__What is needed__.
Give back each entry exactly as written, apart from the pictures.

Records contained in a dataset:
+++

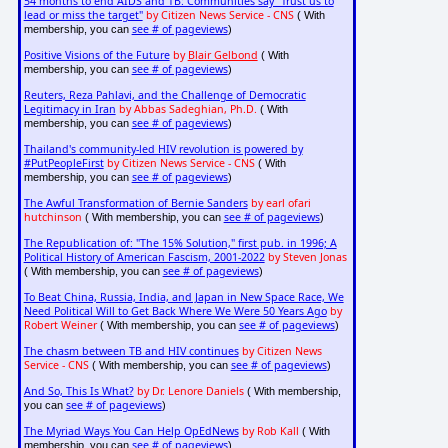
54 months to end AIDS and TB: Communities say "Trust us to
lead or miss the target"
by Citizen News Service - CNS
( With
see # of pageviews
membership, you can
)
Positive Visions of the Future
by
Blair Gelbond
( With
see # of pageviews
membership, you can
)
Reuters, Reza Pahlavi, and the Challenge of Democratic
Legitimacy in Iran
by Abbas Sadeghian, Ph.D.
( With
see # of pageviews
membership, you can
)
Thailand's community-led HIV revolution is powered by
#PutPeopleFirst
by Citizen News Service - CNS
( With
see # of pageviews
membership, you can
)
The Awful Transformation of Bernie Sanders
by earl ofari
hutchinson
see # of pageviews
( With membership, you can
)
The Republication of: "The 15% Solution," first pub. in 1996; A
Political History of American Fascism, 2001-2022
by Steven Jonas
see # of pageviews
( With membership, you can
)
To Beat China, Russia, India, and Japan in New Space Race, We
Need Political Will to Get Back Where We Were 50 Years Ago
by
Robert Weiner
see # of pageviews
( With membership, you can
)
The chasm between TB and HIV continues
by Citizen News
Service - CNS
see # of pageviews
( With membership, you can
)
And So, This Is What?
by Dr. Lenore Daniels
( With membership,
see # of pageviews
you can
)
The Myriad Ways You Can Help OpEdNews
by Rob Kall
( With
see # of pageviews
membership, you can
)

+++

__Response to this exercise__.
54 months to end AIDS and TB: Communities say "Trust us to
lead or miss the target"
by Citizen News Service - CNS
( With
see # of pageviews
membership, you can
)
Positive Visions of the Future
by
Blair Gelbond
( With
see # of pageviews
membership, you can
)
Reuters, Reza Pahlavi, and the Challenge of Democratic
Legitimacy in Iran
by Abbas Sadeghian, Ph.D.
( With
see # of pageviews
membership, you can
)
Thailand's community-led HIV revolution is powered by
#PutPeopleFirst
by Citizen News Service - CNS
( With
see # of pageviews
membership, you can
)
The Awful Transformation of Bernie Sanders
by earl ofari
hutchinson
see # of pageviews
( With membership, you can
)
The Republication of: "The 15% Solution," first pub. in 1996; A
Political History of American Fascism, 2001-2022
by Steven Jonas
see # of pageviews
( With membership, you can
)
To Beat China, Russia, India, and Japan in New Space Race, We
Need Political Will to Get Back Where We Were 50 Years Ago
by
Robert Weiner
see # of pageviews
( With membership, you can
)
The chasm between TB and HIV continues
by Citizen News
Service - CNS
see # of pageviews
( With membership, you can
)
And So, This Is What?
by Dr. Lenore Daniels
( With membership,
see # of pageviews
you can
)
The Myriad Ways You Can Help OpEdNews
by Rob Kall
( With
see # of pageviews
membership, you can
)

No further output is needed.